Work instructions: Return the listing exactly. Keep no pictures.
### Records shown ###
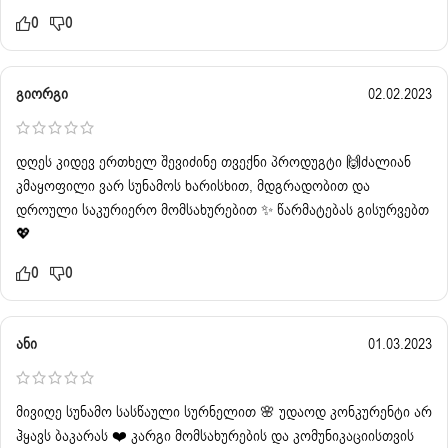
0
0
გიორგი
02.02.2023
დღეს კიდევ ერთხელ შევიძინე თვექნი პროდუგტი 🙌ძალიან
კმაყოფილი ვარ სუნამოს ხარისხით, მდგრადობით და
დროული საკურიერო მომსახურებით ✨ წარმატებას გისურვებთ
💖
0
0
ანი
01.03.2023
მივიღე სუნამო სასწაული სურნელით 🌸 უდაოდ კონკურენტი არ
ჰყავს ბაკარას ❤️ კარგი მომსახურების და კომუნიკაციისთვის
###
Output for this task:
0
0
გიორგი
02.02.2023
დღეს კიდევ ერთხელ შევიძინე თვექნი პროდუგტი 🙌ძალიან
კმაყოფილი ვარ სუნამოს ხარისხით, მდგრადობით და
დროული საკურიერო მომსახურებით ✨ წარმატებას გისურვებთ
💖
0
0
ანი
01.03.2023
მივიღე სუნამო სასწაული სურნელით 🌸 უდაოდ კონკურენტი არ
ჰყავს ბაკარას ❤️ კარგი მომსახურების და კომუნიკაციისთვის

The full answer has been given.